- Born: October 8, 1905 Talas, Turkey
- Died: November 25, 1982 (aged 77) Huntington, New York
- Education: Carleton College (BA '27) University of Michigan (JD '29)
- Occupation: Businessman
- Spouse: Ardis Adeline Swenson ​ ​(m. 1928)​

= Henry S. Wingate =

American businessman (1905–1982)

Henry Smith Wingate (October 8, 1905 – November 25, 1982) was an American businessman.

== Early life ==
Henry S. Wingate was born in Talas, Ottoman Empire, and raised in Northfield, Minnesota. He obtained a Bachelor of Arts from Carleton College in 1927 and a Juris Doctor degree from the University of Michigan in 1929.

== Career ==
He served Inco in 1930 while on the staff of its general counsel.

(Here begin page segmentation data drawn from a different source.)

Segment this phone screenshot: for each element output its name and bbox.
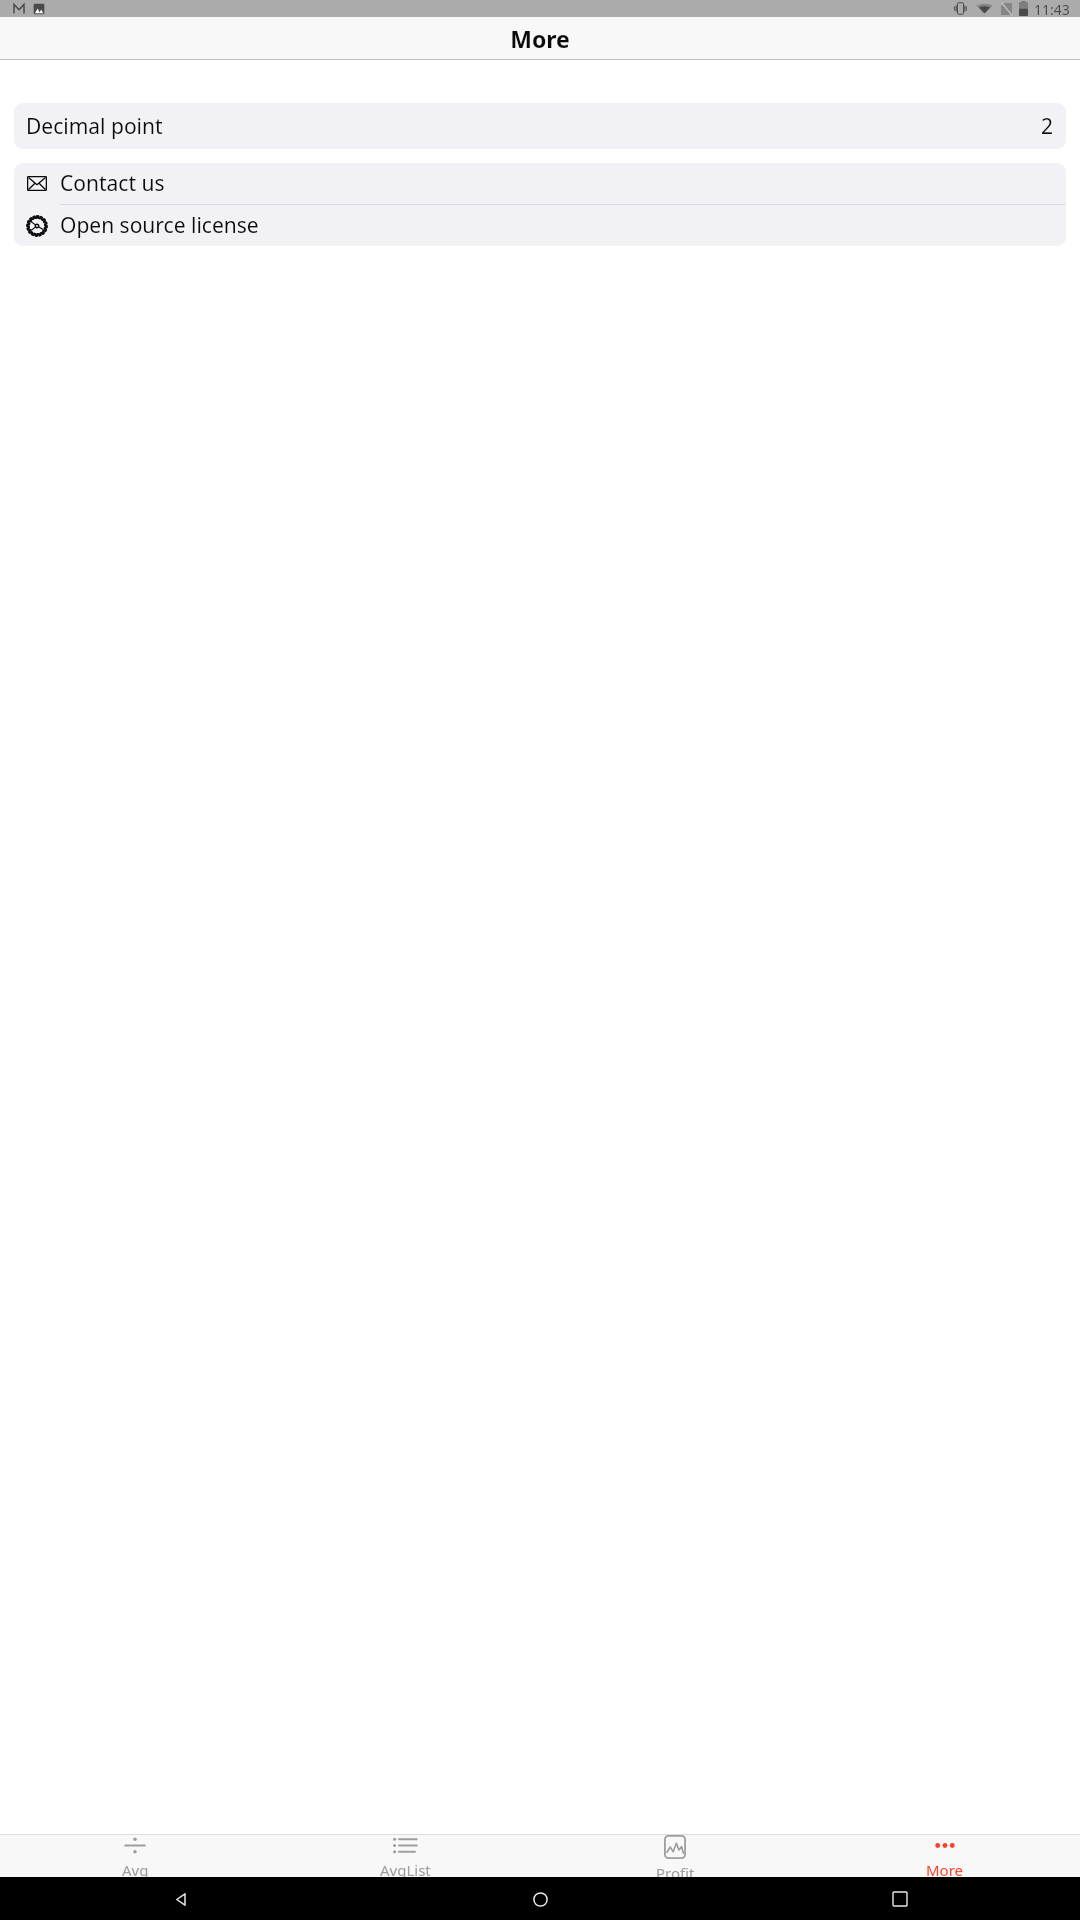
staticText: Decimal point [26, 112, 163, 141]
staticText: Open source license [60, 211, 259, 240]
other: Open source license [27, 216, 47, 236]
staticText: 2 [1041, 112, 1054, 141]
button[interactable]: AvgList [270, 1835, 540, 1877]
button[interactable]: Recents [883, 1882, 917, 1916]
other: Contact us [27, 176, 47, 191]
button[interactable]: Home [523, 1882, 557, 1916]
button[interactable]: Back [163, 1882, 197, 1916]
staticText: More [926, 1860, 964, 1877]
button[interactable]: Profit [540, 1835, 810, 1877]
staticText: AvgList [380, 1860, 431, 1877]
button[interactable]: Contact us [14, 163, 1066, 204]
staticText: Avg [122, 1860, 149, 1877]
button[interactable]: Decimal point [14, 103, 1066, 149]
button[interactable]: Open source license [14, 205, 1066, 246]
staticText: Profit [656, 1863, 695, 1877]
button[interactable]: Avg [0, 1835, 270, 1877]
other: More [932, 1835, 958, 1856]
staticText: More [510, 23, 570, 54]
staticText: Contact us [60, 169, 165, 198]
button[interactable]: More [810, 1835, 1080, 1877]
staticText: 11:43 [1034, 0, 1070, 17]
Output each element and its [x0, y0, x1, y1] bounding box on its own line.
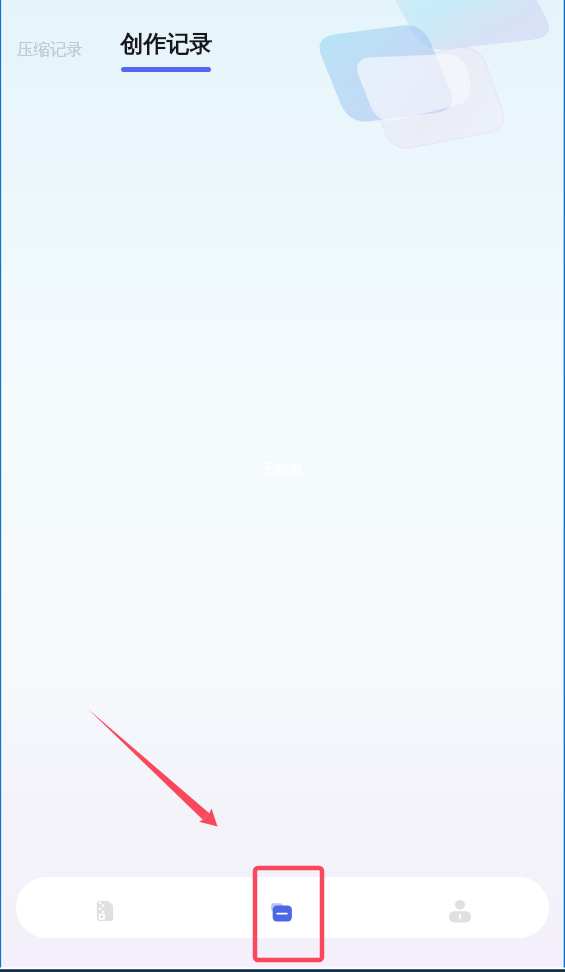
- button[interactable]: 压缩记录: [14, 36, 86, 63]
- button[interactable]: 创作记录: [120, 30, 212, 72]
- button[interactable]: Creation records: [193, 877, 371, 938]
- staticText: 创作记录: [120, 30, 212, 59]
- button[interactable]: Compression records: [16, 877, 193, 938]
- button[interactable]: Profile: [371, 877, 549, 938]
- staticText: 压缩记录: [17, 39, 83, 60]
- staticText: 无数据: [262, 461, 303, 478]
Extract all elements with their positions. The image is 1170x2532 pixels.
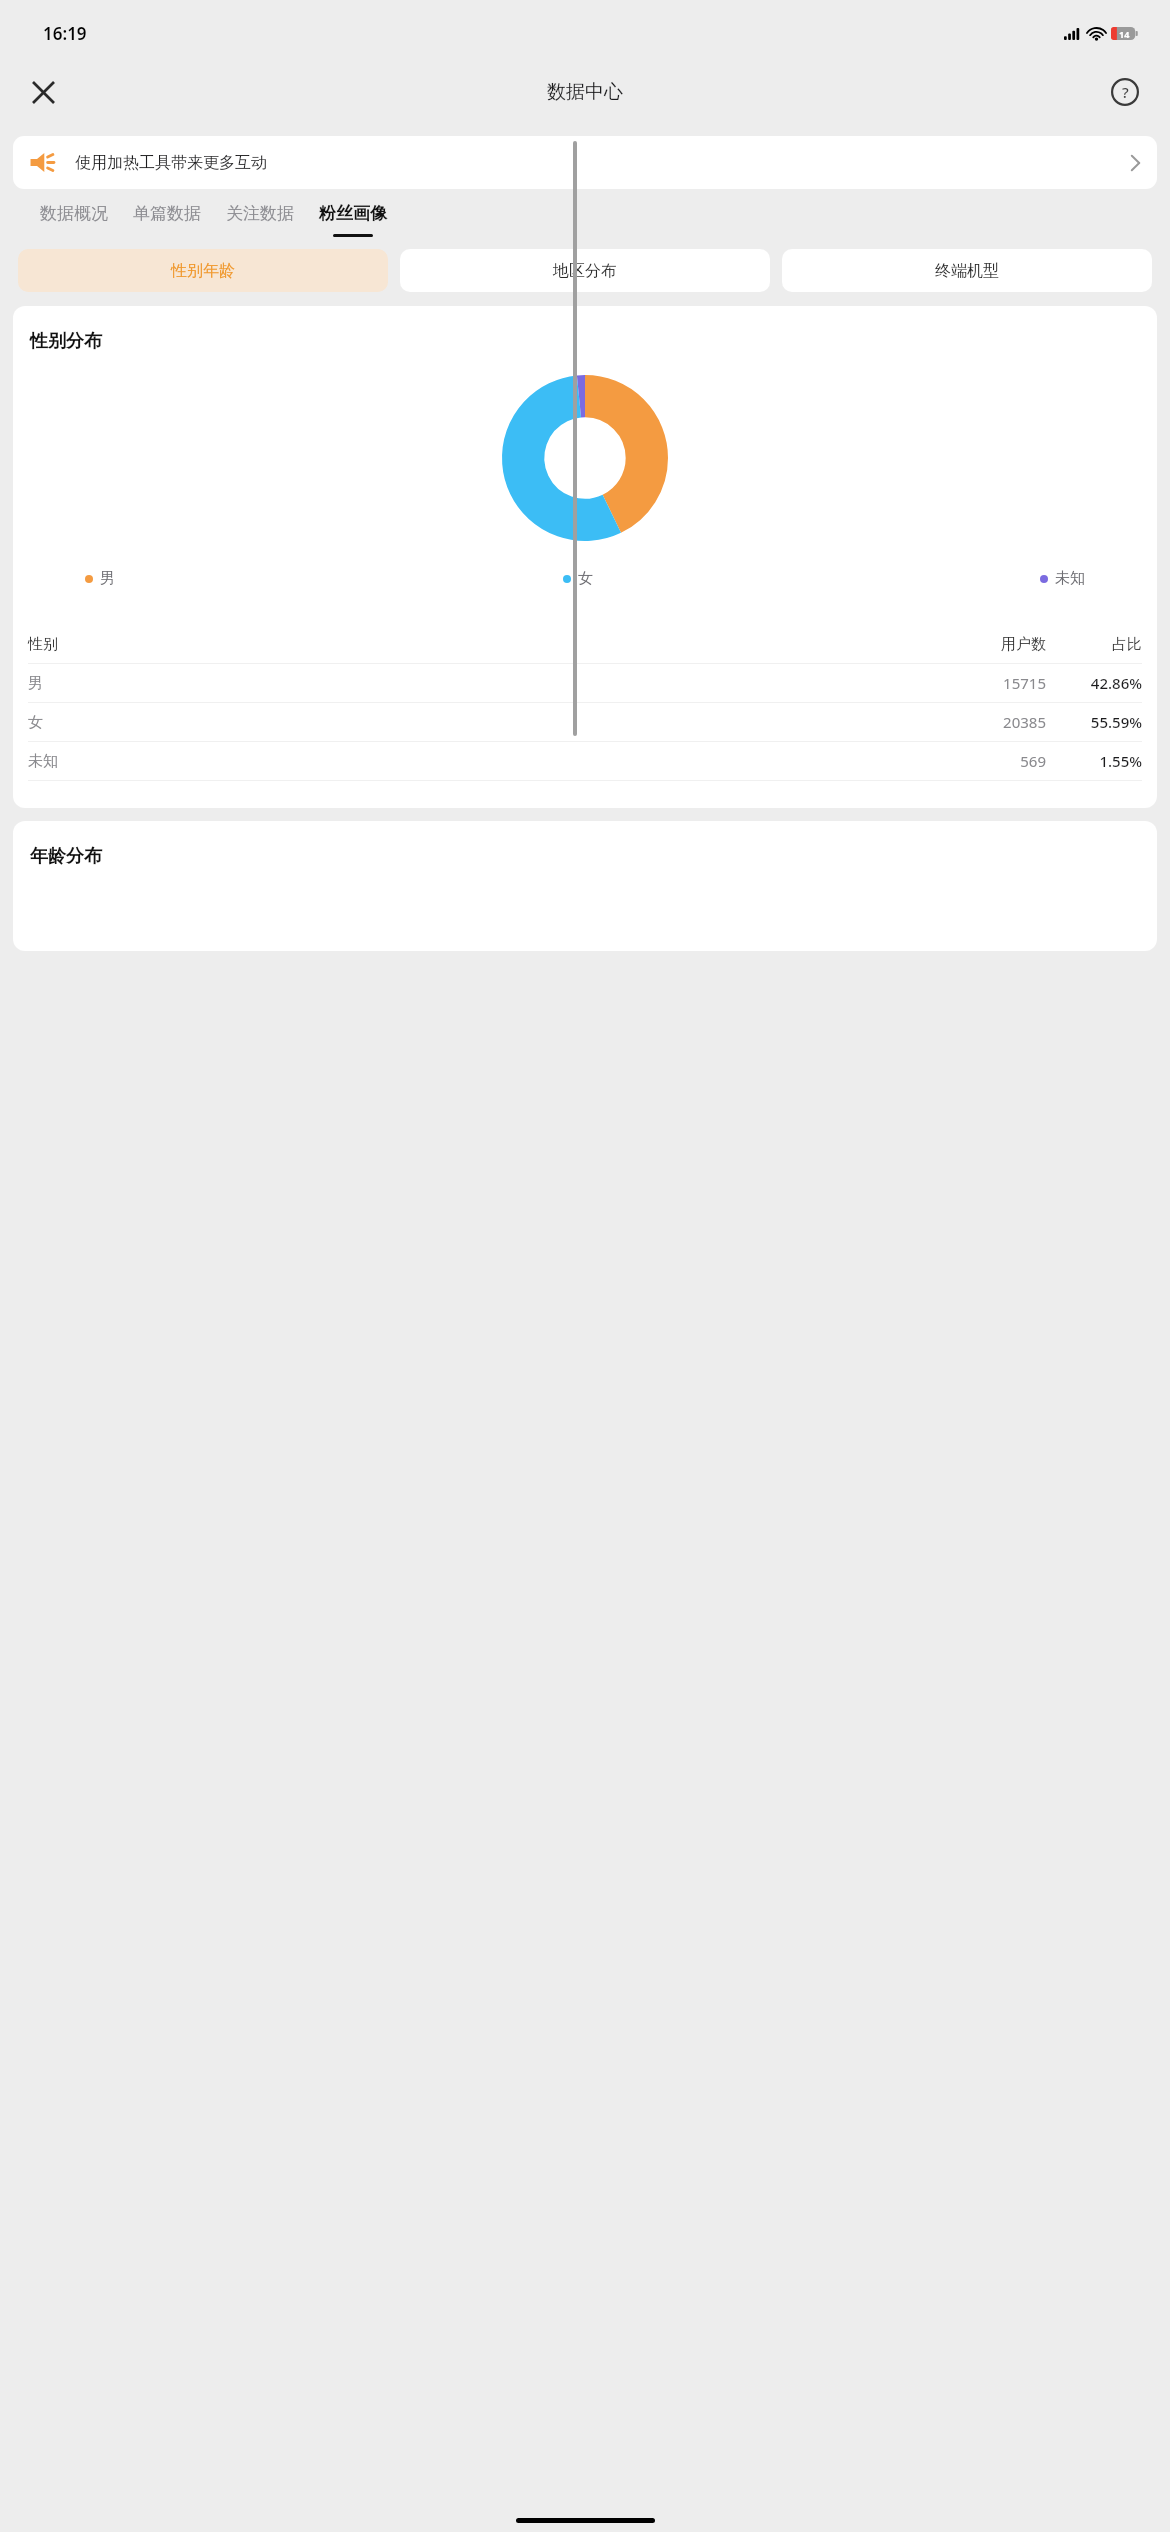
staticText: 单篇数据 xyxy=(133,203,201,224)
button[interactable]: 粉丝画像 xyxy=(310,203,396,237)
button[interactable]: 关注数据 xyxy=(217,203,303,237)
staticText: 42.86% xyxy=(1064,673,1142,693)
button[interactable]: 单篇数据 xyxy=(124,203,210,237)
staticText: 占比 xyxy=(1064,635,1142,654)
staticText: 年龄分布 xyxy=(30,845,102,868)
button[interactable]: 使用加热工具带来更多互动 xyxy=(13,136,1157,189)
staticText: 使用加热工具带来更多互动 xyxy=(75,153,267,173)
staticText: 男 xyxy=(28,674,537,693)
staticText: 1.55% xyxy=(1064,751,1142,771)
staticText: 15715 xyxy=(537,673,1046,693)
staticText: 性别分布 xyxy=(30,330,102,353)
staticText: 数据概况 xyxy=(40,203,108,224)
staticText: 20385 xyxy=(537,712,1046,732)
button[interactable]: Help xyxy=(1104,71,1146,113)
staticText: 女 xyxy=(28,713,537,732)
staticText: 569 xyxy=(537,751,1046,771)
button[interactable]: 数据概况 xyxy=(31,203,117,237)
button[interactable]: Close xyxy=(22,71,64,113)
staticText: 数据中心 xyxy=(547,80,623,104)
button[interactable]: 性别年龄 xyxy=(18,249,388,292)
staticText: 地区分布 xyxy=(553,261,617,281)
staticText: 16:19 xyxy=(43,22,87,45)
staticText: 未知 xyxy=(1055,569,1085,588)
staticText: 用户数 xyxy=(537,635,1046,654)
staticText: 未知 xyxy=(28,752,537,771)
staticText: 终端机型 xyxy=(935,261,999,281)
staticText: 性别年龄 xyxy=(171,261,235,281)
staticText: 粉丝画像 xyxy=(319,203,387,224)
button[interactable]: 地区分布 xyxy=(400,249,770,292)
button[interactable]: 终端机型 xyxy=(782,249,1152,292)
staticText: 男 xyxy=(100,569,115,588)
staticText: 关注数据 xyxy=(226,203,294,224)
staticText: 14 xyxy=(1119,28,1130,40)
staticText: ? xyxy=(1122,82,1129,102)
staticText: 55.59% xyxy=(1064,712,1142,732)
staticText: 性别 xyxy=(28,635,537,654)
staticText: 女 xyxy=(578,569,593,588)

He was named assistant secretary of that corporation in 1935.
Wingate served as president of International Nickel Company's United States subsidiary from 1954 to 1960 and as chairman from 1960 to 1972. The company was later renamed Inco Ltd.

Wingate also held directorial positions at Canadian Pacific, American Radiator and Standard Sanitary Corporation, United States Steel Corporation, J.P. Morgan & Co., and Morgan Guaranty Trust Company.

Additionally, Wingate was active in charitable organizations in New York.